Inflation is the one of the form of taxation that can be imposed without Legislation – Milton Friedman.
Paul Adolph Volcker Jr. was an American economist. He was Chairman of the Federal Reserve under U.S. presidents Jimmy Carter and Ronald Reagan from August 1979 to August 1987.
1979 – Took Office
- Interest Rate – 11.09%
- Unemployment Rate – 6%
- Inflation Rate – 13.3%
- GDP Growth Rate – 3.2%
At one point Fed raised rate to 20.5% to stop inflation.
1987 – Left Office
- Interest Rates – 10.33%
- Unemployment Rate – 5.7%
- Inflation Rate – 4.4%
- GDP Growth Rate – 3.5%
Interest rates had shot above 20 percent, millions of Americans had been thrown out of work, and consumer spending had plummeted. The vital industries that built and sold homes and cars were struggling, and thousands of businesses were heading into bankruptcy. Yet, as the Congressmen questioned the one man most responsible for the hard times, Paul A. Volcker Jr., the chairman of the Federal Reserve Board, they drew no comfort. As bad as conditions were, Volcker said on that summer day in 1981, they were only going to get worse.
Paul Volcker, the man of great integrity and thrift, had deliberately orchestrated a stratospheric rise in interest rates right after he took the office in a determined campaign to crush inflation.
As Volcker saw it, he had to strike hard to jolt Americans out of the expectation that prices would inevitably leapfrog higher and that the only way to stay ahead was to keep spending and demanding higher pay.
To his way of thinking, the only way to get price stability was to drive up interest rates to the point where the economy stalled, to where people no longer wanted to buy.

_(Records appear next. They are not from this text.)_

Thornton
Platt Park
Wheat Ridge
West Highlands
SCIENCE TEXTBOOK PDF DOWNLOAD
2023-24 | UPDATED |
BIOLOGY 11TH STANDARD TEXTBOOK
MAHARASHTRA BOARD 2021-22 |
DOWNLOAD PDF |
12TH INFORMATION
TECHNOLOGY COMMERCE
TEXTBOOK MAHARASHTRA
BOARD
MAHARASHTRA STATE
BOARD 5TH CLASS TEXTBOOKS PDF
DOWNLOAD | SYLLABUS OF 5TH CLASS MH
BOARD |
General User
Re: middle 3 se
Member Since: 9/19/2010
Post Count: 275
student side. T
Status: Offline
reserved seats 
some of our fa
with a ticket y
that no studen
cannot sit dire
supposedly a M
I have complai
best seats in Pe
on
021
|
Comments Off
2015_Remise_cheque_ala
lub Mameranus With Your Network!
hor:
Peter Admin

Then prices would begin falling and you would begin to see stability replace the upward clime of inflation.
Volcker compares himself to a physician administering medicine: “The doctor says, ‘I know you don’t like this, but it’s good for you.'”

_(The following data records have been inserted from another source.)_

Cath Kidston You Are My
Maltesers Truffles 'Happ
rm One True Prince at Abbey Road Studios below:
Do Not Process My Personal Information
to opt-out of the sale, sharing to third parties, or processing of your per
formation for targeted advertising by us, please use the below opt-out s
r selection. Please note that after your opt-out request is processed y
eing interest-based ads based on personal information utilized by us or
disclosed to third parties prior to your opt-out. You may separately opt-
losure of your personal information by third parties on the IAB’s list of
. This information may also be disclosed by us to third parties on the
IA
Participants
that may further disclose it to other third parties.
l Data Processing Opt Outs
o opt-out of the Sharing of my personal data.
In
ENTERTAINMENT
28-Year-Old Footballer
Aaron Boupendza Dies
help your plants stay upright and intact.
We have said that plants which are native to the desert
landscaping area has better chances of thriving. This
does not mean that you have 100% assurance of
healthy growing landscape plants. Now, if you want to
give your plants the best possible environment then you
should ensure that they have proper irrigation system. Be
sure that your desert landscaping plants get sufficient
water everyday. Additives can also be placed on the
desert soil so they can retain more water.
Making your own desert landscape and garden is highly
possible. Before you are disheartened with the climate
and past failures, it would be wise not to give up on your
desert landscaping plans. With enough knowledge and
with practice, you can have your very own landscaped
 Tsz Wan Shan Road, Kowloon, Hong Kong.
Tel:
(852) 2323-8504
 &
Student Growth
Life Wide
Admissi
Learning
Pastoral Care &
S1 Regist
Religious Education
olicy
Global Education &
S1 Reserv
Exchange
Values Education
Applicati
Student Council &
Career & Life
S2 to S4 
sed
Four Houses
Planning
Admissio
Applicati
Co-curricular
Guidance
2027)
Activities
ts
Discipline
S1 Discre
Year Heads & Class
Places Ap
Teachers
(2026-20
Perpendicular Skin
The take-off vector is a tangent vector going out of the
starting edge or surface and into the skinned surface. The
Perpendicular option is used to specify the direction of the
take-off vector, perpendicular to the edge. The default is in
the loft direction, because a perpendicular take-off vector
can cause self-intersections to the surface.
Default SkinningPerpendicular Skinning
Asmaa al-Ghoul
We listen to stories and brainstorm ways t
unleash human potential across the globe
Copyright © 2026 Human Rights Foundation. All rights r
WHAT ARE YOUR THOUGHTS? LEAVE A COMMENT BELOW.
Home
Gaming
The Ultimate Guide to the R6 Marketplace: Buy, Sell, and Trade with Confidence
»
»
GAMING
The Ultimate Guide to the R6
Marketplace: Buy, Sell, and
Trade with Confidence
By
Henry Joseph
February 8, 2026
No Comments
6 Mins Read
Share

Though almost certainly not something Volcker thought out, the austerity underscored his disdain for materialism and added to his legendary reputation for integrity.

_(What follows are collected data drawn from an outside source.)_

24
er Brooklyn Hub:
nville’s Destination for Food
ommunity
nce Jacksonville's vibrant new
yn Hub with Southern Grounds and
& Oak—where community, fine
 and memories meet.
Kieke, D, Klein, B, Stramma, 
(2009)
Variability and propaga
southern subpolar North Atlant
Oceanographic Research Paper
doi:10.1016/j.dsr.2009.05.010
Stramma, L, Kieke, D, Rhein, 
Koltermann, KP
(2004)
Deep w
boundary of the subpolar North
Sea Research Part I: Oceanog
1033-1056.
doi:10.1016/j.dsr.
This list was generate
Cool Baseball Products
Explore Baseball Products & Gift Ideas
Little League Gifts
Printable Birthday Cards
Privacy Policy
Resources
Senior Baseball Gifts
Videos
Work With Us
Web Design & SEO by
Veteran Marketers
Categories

Volcker’s special strength in political Washington drew from a single, fundamental desire he felt throughout his life: to seek nothing beyond the freedom to follow his principles.
Volcker ultimately defeated inflation, putting the country on the path to its greatest run of prosperity in history. In recognition of his success and his unyielding adherence to principles and tactics, his stature has risen to the level of demigod in the world of economics and finance.
One of the most powerful man of his life lived paycheck to paycheck throughout his life and after retiring as Fed Chairman, he joined Corporate world and was able to accumulate wealth of 1.5 million dollars, which he donated to a Hospital.
Do read in its entirety in the book “Paul Volcker – The Making of a Financial Legend” by Joseph B. Treaster.
Inflation eats away your wealth. Currently, the inflation rate is mere 1.5%. That means you are holding up the value of your wealth, which makes you richer. Thanks to Paul Volcker. Volcker died in 2019.